[DATA TO EXAMINE]:
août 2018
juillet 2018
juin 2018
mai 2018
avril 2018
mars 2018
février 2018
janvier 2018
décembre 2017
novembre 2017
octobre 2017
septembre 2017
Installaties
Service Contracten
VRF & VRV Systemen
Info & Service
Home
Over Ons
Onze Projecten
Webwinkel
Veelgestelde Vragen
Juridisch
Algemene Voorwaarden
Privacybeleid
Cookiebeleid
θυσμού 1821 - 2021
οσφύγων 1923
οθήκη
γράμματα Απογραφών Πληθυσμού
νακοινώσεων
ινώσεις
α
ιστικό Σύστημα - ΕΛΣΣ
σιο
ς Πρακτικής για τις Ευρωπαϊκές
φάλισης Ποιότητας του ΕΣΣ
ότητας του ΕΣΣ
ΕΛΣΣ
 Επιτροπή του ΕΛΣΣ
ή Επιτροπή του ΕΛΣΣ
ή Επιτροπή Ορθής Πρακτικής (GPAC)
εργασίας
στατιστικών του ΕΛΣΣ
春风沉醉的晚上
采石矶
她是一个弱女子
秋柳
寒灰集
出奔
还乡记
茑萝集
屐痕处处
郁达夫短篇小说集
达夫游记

==

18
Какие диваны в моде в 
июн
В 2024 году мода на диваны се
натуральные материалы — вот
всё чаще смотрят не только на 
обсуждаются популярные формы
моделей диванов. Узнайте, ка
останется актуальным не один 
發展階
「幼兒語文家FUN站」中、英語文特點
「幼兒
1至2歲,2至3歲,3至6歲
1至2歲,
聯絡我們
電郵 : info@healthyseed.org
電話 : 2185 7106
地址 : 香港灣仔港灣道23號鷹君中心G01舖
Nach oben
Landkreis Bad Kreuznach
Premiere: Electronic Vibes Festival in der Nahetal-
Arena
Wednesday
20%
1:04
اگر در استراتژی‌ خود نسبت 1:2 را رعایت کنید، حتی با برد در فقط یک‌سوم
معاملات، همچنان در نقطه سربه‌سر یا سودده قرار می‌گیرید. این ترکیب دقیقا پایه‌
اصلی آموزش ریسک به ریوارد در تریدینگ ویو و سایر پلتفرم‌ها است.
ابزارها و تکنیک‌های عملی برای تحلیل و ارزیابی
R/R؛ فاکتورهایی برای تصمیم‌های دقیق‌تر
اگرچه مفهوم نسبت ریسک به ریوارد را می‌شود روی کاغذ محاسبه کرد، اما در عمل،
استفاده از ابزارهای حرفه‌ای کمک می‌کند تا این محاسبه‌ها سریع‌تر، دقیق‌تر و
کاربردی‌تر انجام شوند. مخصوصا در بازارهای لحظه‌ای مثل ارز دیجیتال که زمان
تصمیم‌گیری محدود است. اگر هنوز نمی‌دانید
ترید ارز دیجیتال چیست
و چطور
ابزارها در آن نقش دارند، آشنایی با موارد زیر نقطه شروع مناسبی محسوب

[TASK GOAL]: Write out every line of the preceding listing that contains "دیجیتال".

[ANSWER TO THIS EXERCISE]:
کاربردی‌تر انجام شوند. مخصوصا در بازارهای لحظه‌ای مثل ارز دیجیتال که زمان
ترید ارز دیجیتال چیست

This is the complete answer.